Support(diapers, beer) ≥5% means, in this example, that at least 5% of all transactions show that both diapers and beer were purchased

Confidence(diapers, beer) ≥65% means, in this example, that at least 5% of all transactions containing diapers were purchased

Confidence(diapers, beer) ≥65% means that at least 5% of all transactions containing diapers were purchased

Confidence(diapers, beer) ≥65% means that at least 5% of all transactions containing diapers were purchased

Confidence(diapers, beer) ≥65% means that at least 5% of all transactions containing diapers were purchased. Confidence(Diapers, Beer) ≥ 65% in this example means that in at least 65% of all transactions that include diapers, beer will be purchased at the same time.
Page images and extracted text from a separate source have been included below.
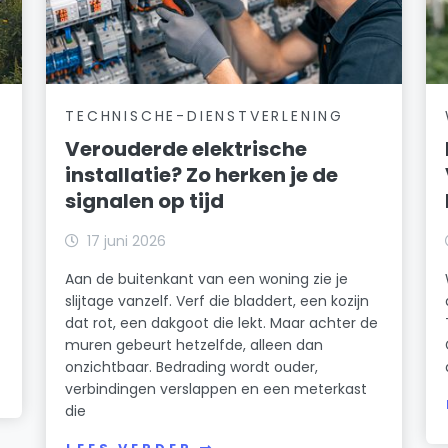
TECHNISCHE-DIENSTVERLENING
Verouderde elektrische
installatie? Zo herken je de
signalen op tijd
17 juni 2026
Aan de buitenkant van een woning zie je
slijtage vanzelf. Verf die bladdert, een kozijn
dat rot, een dakgoot die lekt. Maar achter de
muren gebeurt hetzelfde, alleen dan
onzichtbaar. Bedrading wordt ouder,
verbindingen verslappen en een meterkast
die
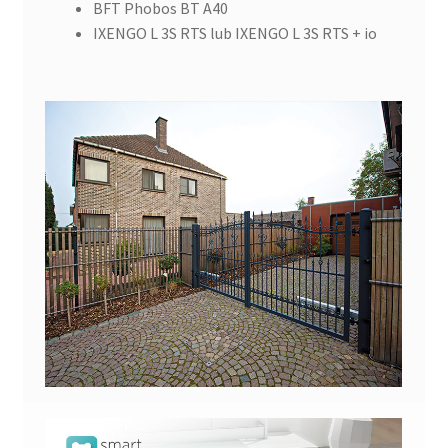
BFT Phobos BT A40
IXENGO L 3S RTS lub IXENGO L 3S RTS + io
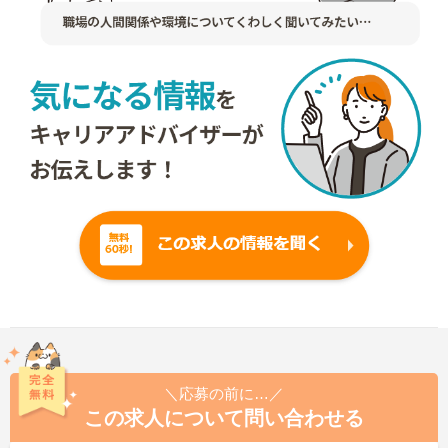
＼応募の前に…／
この求人について問い合わせる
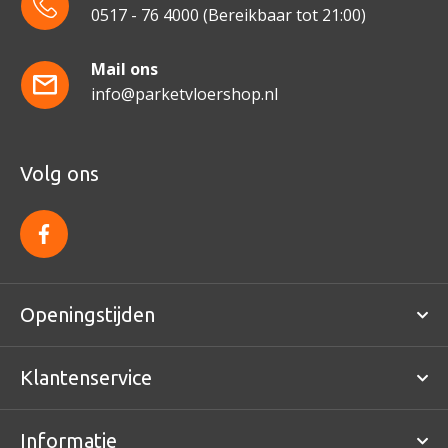
0517 - 76 4000
(Bereikbaar tot 21:00)
Mail ons
info@parketvloershop.nl
Volg ons
f
a
c
e
b
o
Openingstijden
o
k
Klantenservice
Informatie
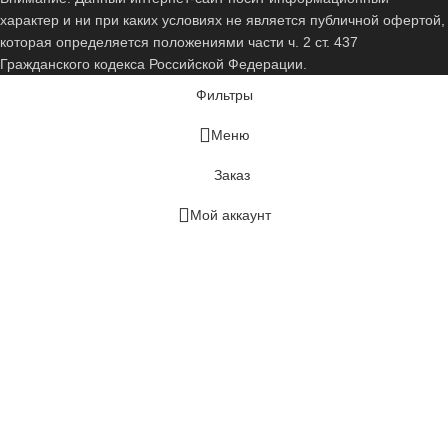
характер и ни при каких условиях не является публичной офертой,
которая определяется положениями части ч. 2 ст. 437
Гражданского кодекса Российской Федерации.
Фильтры
Меню
Заказ
Мой аккаунт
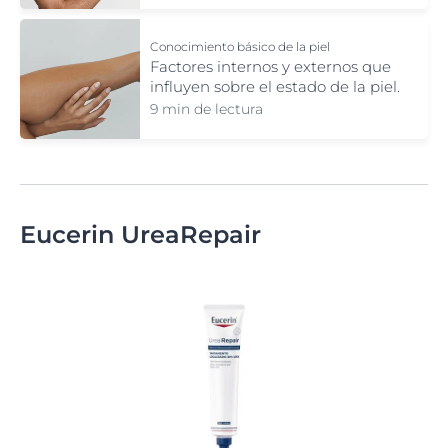
Conocimiento básico de la piel
Factores internos y externos que
influyen sobre el estado de la piel.
9 min de lectura
Eucerin UreaRepair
So, in the future, if a consumer purchases diapers, we can recommend that the consumer also purchase beer. This recommendation is based on the {diapers, beer} association rule, since past transactions support the behavior that "most diaper purchases are accompanied by beer purchases".

From the above, it is also clear that association rule mining is usually better suited to situations where the metrics in the records take on discrete values.

If the index value in the original database is taken as continuous data, appropriate data discretization should be carried out before the association rule mining (in fact, it is the value of a certain interval corresponds to a certain value), the discretization of the data is an important part of the data mining before the discretization process is reasonable or not, will have a direct impact on the results of the association rule mining.